### Aim of the task:
In the listing below, find the line that contains "affordable housing in" and the line that contains "changes for specific types of homes". Quote both and every line between them, exactly, and nothing more.

### Data:

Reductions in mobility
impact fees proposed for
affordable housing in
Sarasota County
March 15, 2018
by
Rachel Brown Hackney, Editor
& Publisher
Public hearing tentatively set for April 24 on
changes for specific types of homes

* * *

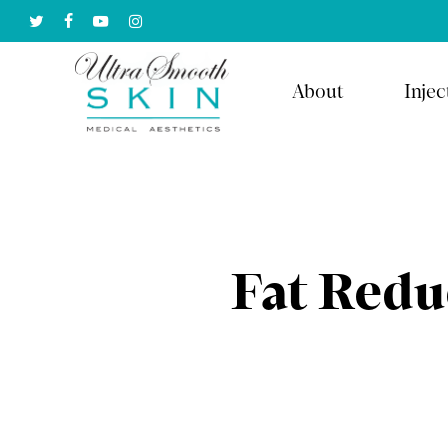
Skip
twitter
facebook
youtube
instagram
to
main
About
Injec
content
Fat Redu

### Finished exercise:
affordable housing in
Sarasota County
March 15, 2018
by
Rachel Brown Hackney, Editor
& Publisher
Public hearing tentatively set for April 24 on
changes for specific types of homes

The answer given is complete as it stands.